I didn’t tell you what you think. I told you what you said.
Launching a personal attack on me doesn’t change what you asserted, which is that Jesus used a metaphor that misled the vast majority of his audience, causing them to abandon him—and presumably their hope of salvation.
Your theory makes Jesus not merely incompetent as a preacher, a poor communicator, but a liar, since, by using a “metaphor,” he ACTIVELY DECEIVED his audience about what he was “trying” to say, driving them away.
Jesus’ actions in John 6—letting his followers abandon him precisely because they took his words literally—demonstrate that Jesus’ words in John 6 were and are intended to be taken literally: He promises to give his flesh as food to be eaten and his blood as drink to be drunk.
Let's look at this...
54 Whoever eats My flesh and drinks My blood has eternal life, and I will raise him up at the last day.
Isn't it the teaching of Rome that you cannot be assured of having Eternal Life?
The FIRST part of Jesus' words are LITERAL and the last are NOT??
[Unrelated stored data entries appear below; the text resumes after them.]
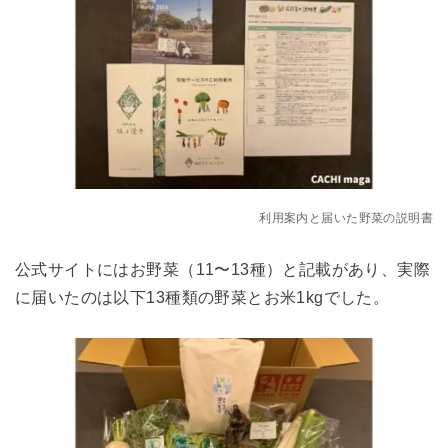
利用案内と届いた野菜の説明書
公式サイトにはお野菜（11〜13種）と記載があり、実際
に届いたのは以下13種類の野菜とお米1kgでした。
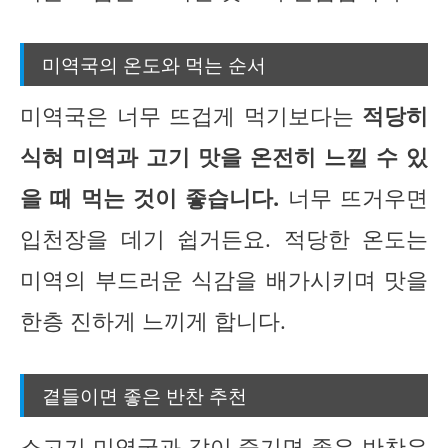
미역국의 온도와 먹는 순서
미역국은 너무 뜨겁게 먹기보다는
적당히
식혀 미역과 고기 맛을 온전히 느낄 수 있
을 때 먹는 것이 좋습니다.
너무 뜨거우면
입천장을 데기 쉽거든요. 적당한 온도는
미역의 부드러운 식감을 배가시키며 맛을
한층 진하게 느끼게 합니다.
곁들이면 좋은 반찬 추천
소고기 미역국과 같이 즐기면 좋은 반찬은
Jesus' actions in John 6--letting his followers abandon him precisely because they took his words literally--demonstrate that Jesus' words in John 6 were and are intended to be taken literally: He promises to give his flesh as food to be eaten and his blood as drink to be drunk.
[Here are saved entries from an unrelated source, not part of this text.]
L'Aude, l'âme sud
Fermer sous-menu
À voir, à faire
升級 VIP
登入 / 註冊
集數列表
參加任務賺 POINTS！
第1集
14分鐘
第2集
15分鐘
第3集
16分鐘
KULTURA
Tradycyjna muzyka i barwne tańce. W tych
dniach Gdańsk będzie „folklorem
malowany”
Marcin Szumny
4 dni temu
Your statement is not a correct interpretation of the passage nor of the transactions in the context, Arthur.
How is it that you cannot realize that:
(1) only the hearers who were not spiritually discerning, who did not understand His words, who believed Jesus to be speaking literally and not figuratively, were the disbelieving ones who left, walked no more with Him, and were still on the path to eternal damnation;
(2) only the hearers who had accepted His teachings, were trained to understand parables, believed Jesus to be speaking in the figurative-literal sense, and were the only ones to remain with Him, being on the path to eternal security; and
(3) only one hearer who understood both methods of speaking, who continued to choose eternal damnation from before the beginning of being invited by Jesus as a member of The Company, though constantly secretly rejecting Jesus' words of life, remained behind with the eleven other believers?
Huh?
Do you get this?
And in which class does that put your line of thinking, Arthur? Hmm? With sincere concern . . .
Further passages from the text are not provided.